Multi-sport - all gone by virtue of horses and bikes (triathlon could come back in with standardised bikes - see above).
That would significantly cull the number of sports (from 32 to 10) and medals (from 329 to just over 100, by my rough count). Every event would be objective, unconstrained and unassisted. Every event would attract entries from all around the world. The winners could celebrate the highest achievement in their chosen sports. At the same time we would significantly nullify the technology arms race (although would need to remain vigilant about running shoes and togs). And, it would be a much cheaper event to host even in much smaller cities.
It will never happen, but it’s fun to imagine!
All of this hypothesising aside, here is the take-away from all of this for these Olympic Games about to start:
It’s a mistake to think of the Olympics as a single thing. There are 329 medal events, and each of them is discrete.11 The sports and disciplines that are and aren’t included are a bit random. We should celebrate and be inspired by all of the individuals and teams who make it to the top in their chosen event, whatever it is and wherever they come from.
Let’s keep that in mind when we start talking about medal tables … which is where we’ll pick this up next time.
Header Photo by Adi Goldstein on Unsplash
There have been some changes since Tokyo 2020: four weight classes have been dropped from weightlifting; in canoeing, two sprint events (including the K1 200m that Lisa Carrington has won at each of the previous three Olympics) have been replaced with two slalom events, keeping the overall total at 16; in sport climbing, the previous "combined" event has been divided into separate speed climbing and boulder and lead disciplines for each gender.
Actually T20 Cricket and Lacrosse Sixes. The ICC and World Lacrosse Federation obviously followed the playbook established by World Rugby when they got Rugby 7s included.
I reckon weightlifting is lucky to still be included at all, after multiple drug scandals. They have significantly reduced the number of medals from previous Olympics when separate medals were awarded for clean-and-jerk, snatch and combined.
In my (quite biased) opinion triathlon is the ultimate Olympic sport, not just because kiwi athletes have enjoyed repeated success, with Hayden Wilde who won the fourth medal in Tokyo 2020 racing again in Paris 2024. With the benefit of hindsight triathlon should probably have replaced modern pentathlon when it was first introduced in Sydney 2000. That’s a story for another post.
Or four (the individual medley in swimming), seven (the heptathlon), or ten (the decathlon). Arguably you could also count the equestrian eventing as a multi-sport - dressage and show jumping are separate Olympic events, but cross country, for some reason, isn’t.
For context, my mother and brother were both competitive runners in their day, so squarely in the Athletics-is-the-only-real-sport camp
This wouldn’t be unprecedented. The only sports that have been contested at every modern Olympics are athletics, cycling, fencing, gymnastics and swimming. There is a long list of sports that have previously featured in the Olympics but are no longer - including tug-o-war and architecture (more on the Olympic design heritage in a future post, maybe).

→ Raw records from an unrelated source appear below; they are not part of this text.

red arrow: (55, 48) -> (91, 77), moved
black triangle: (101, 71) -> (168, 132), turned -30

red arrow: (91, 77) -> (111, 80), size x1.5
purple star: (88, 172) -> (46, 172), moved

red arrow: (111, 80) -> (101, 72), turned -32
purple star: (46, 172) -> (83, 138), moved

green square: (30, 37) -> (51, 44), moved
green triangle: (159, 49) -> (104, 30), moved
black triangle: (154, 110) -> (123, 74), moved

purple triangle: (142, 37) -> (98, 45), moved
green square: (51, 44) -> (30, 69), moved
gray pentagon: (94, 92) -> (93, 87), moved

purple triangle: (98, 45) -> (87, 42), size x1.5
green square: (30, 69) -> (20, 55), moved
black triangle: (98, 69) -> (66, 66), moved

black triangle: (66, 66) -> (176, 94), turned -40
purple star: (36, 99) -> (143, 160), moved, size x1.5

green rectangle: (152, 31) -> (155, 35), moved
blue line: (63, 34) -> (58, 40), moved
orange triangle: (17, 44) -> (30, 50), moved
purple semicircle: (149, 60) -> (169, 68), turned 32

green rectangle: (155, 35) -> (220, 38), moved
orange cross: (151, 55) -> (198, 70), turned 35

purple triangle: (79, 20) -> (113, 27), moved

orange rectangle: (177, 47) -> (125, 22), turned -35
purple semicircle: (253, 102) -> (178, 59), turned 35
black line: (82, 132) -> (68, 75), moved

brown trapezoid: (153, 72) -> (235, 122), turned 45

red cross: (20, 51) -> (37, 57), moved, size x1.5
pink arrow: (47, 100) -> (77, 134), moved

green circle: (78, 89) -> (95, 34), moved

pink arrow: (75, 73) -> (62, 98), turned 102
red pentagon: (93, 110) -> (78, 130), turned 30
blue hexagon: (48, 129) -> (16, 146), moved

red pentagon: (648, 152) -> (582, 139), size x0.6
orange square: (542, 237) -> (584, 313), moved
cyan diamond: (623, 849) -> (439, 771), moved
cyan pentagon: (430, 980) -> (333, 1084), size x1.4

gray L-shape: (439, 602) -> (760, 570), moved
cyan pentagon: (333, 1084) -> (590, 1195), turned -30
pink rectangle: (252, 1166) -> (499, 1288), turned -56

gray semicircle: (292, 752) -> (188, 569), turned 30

In 2021 the International Olympic Committee approved a change in the Olympic motto that “recognises the unifying power of sport and the importance of solidarity”. The change adds the word “together” after an em dash to “Faster, Higher, Stronger”. So, combined, the new Olympic motto is now “Citius, Altius, Fortius – Communiter”.
The individual pursuit was dropped from the Olympic cycling programme after Beijing 2008. Sarah Ulmer won the gold at Barcelona 1992. Alison Shanks finished fourth in Beijing, but was the reigning world champion in the event at the time of the London 2012 Olympics and would have been favourite to win if the event was included then.
The one exception are the individual eventing events in equestrian, which are awarded to the same athletes who compete concurrently in the teams event. That seems a nonsense - for example, imagine if the most prolific try scorer in the rugby sevens was also awarded a separate medal.
Fantastic Rowan. I hope you’re there!